## Exercise:
Could you give the data below again exactly, apart from the pictures?

★ ★ ★

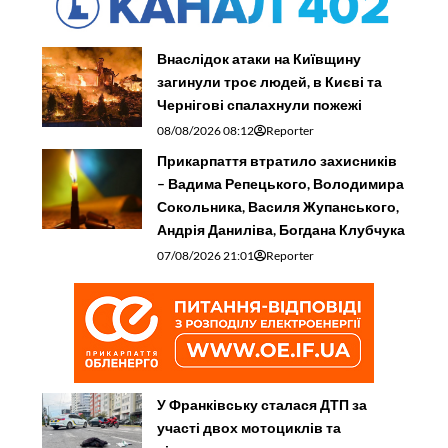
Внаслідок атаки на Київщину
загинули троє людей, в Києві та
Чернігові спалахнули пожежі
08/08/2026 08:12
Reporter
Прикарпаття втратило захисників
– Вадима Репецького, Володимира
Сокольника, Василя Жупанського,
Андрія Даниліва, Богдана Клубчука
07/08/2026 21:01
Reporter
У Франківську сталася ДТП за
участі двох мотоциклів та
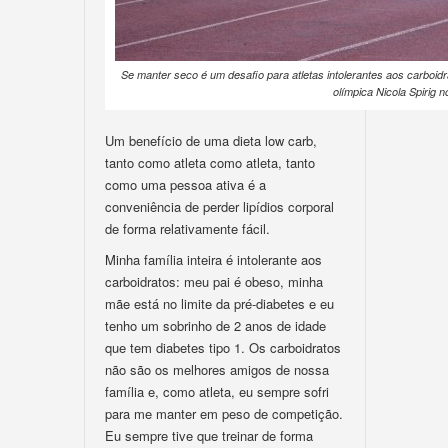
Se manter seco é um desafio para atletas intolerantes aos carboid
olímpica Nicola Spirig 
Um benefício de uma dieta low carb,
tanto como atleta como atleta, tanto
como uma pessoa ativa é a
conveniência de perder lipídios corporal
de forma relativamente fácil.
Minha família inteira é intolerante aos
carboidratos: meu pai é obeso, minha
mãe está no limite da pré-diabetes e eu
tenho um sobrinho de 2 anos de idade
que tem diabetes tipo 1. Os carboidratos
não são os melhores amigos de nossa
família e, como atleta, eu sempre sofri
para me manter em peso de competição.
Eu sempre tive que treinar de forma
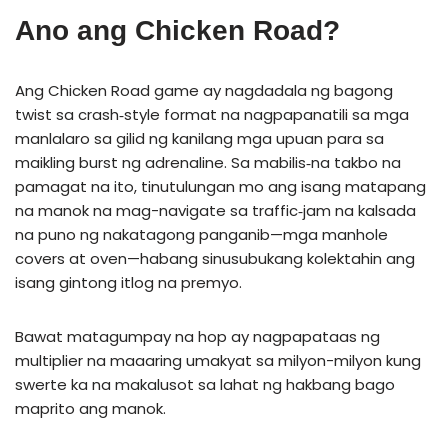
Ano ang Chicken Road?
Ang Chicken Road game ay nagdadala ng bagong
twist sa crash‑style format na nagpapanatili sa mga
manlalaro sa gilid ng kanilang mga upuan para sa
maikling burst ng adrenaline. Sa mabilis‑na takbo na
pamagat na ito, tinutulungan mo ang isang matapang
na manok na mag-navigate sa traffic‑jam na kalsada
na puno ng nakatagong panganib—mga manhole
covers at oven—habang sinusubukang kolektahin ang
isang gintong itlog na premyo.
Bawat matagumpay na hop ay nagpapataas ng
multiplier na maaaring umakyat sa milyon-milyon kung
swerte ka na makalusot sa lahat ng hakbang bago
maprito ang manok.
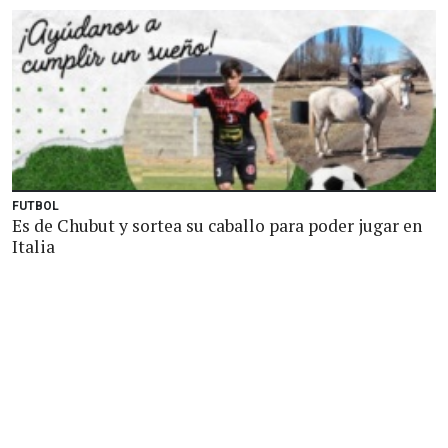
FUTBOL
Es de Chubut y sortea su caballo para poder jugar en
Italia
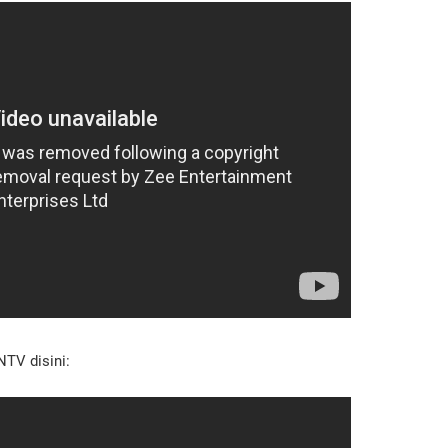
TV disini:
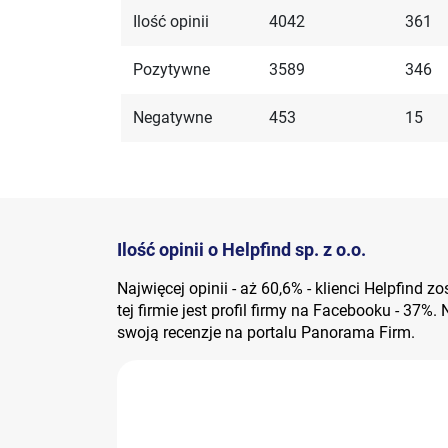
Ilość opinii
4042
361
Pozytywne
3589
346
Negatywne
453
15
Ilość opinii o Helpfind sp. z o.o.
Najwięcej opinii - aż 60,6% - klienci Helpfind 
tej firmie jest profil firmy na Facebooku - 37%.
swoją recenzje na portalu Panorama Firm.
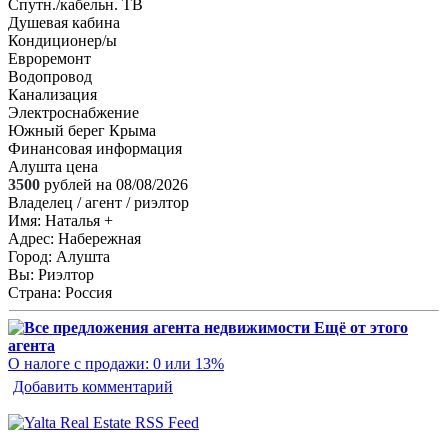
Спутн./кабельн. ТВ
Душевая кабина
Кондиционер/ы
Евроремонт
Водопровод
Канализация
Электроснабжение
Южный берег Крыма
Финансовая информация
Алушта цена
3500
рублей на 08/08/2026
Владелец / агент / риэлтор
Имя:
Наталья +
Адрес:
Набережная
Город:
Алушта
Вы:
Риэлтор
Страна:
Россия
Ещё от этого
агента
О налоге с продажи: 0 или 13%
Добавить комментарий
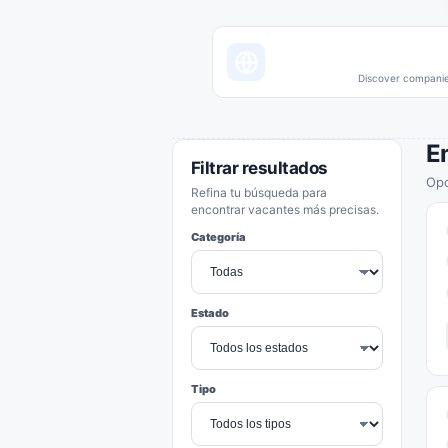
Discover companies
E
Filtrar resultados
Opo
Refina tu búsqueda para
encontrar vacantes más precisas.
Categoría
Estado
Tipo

★ ★ ★

## Solution to this problem:
Внаслідок атаки на Київщину
загинули троє людей, в Києві та
Чернігові спалахнули пожежі
08/08/2026 08:12
Reporter
Прикарпаття втратило захисників
– Вадима Репецького, Володимира
Сокольника, Василя Жупанського,
Андрія Даниліва, Богдана Клубчука
07/08/2026 21:01
Reporter
У Франківську сталася ДТП за
участі двох мотоциклів та
Se manter seco é um desafio para atletas intolerantes aos carboid
olímpica Nicola Spirig 
Um benefício de uma dieta low carb,
tanto como atleta como atleta, tanto
como uma pessoa ativa é a
conveniência de perder lipídios corporal
de forma relativamente fácil.
Minha família inteira é intolerante aos
carboidratos: meu pai é obeso, minha
mãe está no limite da pré-diabetes e eu
tenho um sobrinho de 2 anos de idade
que tem diabetes tipo 1. Os carboidratos
não são os melhores amigos de nossa
família e, como atleta, eu sempre sofri
para me manter em peso de competição.
Eu sempre tive que treinar de forma
Ano ang Chicken Road?
Ang Chicken Road game ay nagdadala ng bagong
twist sa crash‑style format na nagpapanatili sa mga
manlalaro sa gilid ng kanilang mga upuan para sa
maikling burst ng adrenaline. Sa mabilis‑na takbo na
pamagat na ito, tinutulungan mo ang isang matapang
na manok na mag-navigate sa traffic‑jam na kalsada
na puno ng nakatagong panganib—mga manhole
covers at oven—habang sinusubukang kolektahin ang
isang gintong itlog na premyo.
Bawat matagumpay na hop ay nagpapataas ng
multiplier na maaaring umakyat sa milyon-milyon kung
swerte ka na makalusot sa lahat ng hakbang bago
maprito ang manok.
FUTBOL
Es de Chubut y sortea su caballo para poder jugar en
Italia
TV disini:
Ilość opinii
4042
361
Pozytywne
3589
346
Negatywne
453
15
Ilość opinii o Helpfind sp. z o.o.
Najwięcej opinii - aż 60,6% - klienci Helpfind 
tej firmie jest profil firmy na Facebooku - 37%.
swoją recenzje na portalu Panorama Firm.
Спутн./кабельн. ТВ
Душевая кабина
Кондиционер/ы
Евроремонт
Водопровод
Канализация
Электроснабжение
Южный берег Крыма
Финансовая информация
Алушта цена
3500
рублей на 08/08/2026
Владелец / агент / риэлтор
Имя:
Наталья +
Адрес:
Набережная
Город:
Алушта
Вы:
Риэлтор
Страна:
Россия
Ещё от этого
агента
О налоге с продажи: 0 или 13%
Добавить комментарий
Discover companies
E
Filtrar resultados
Opo
Refina tu búsqueda para
encontrar vacantes más precisas.
Categoría
Estado
Tipo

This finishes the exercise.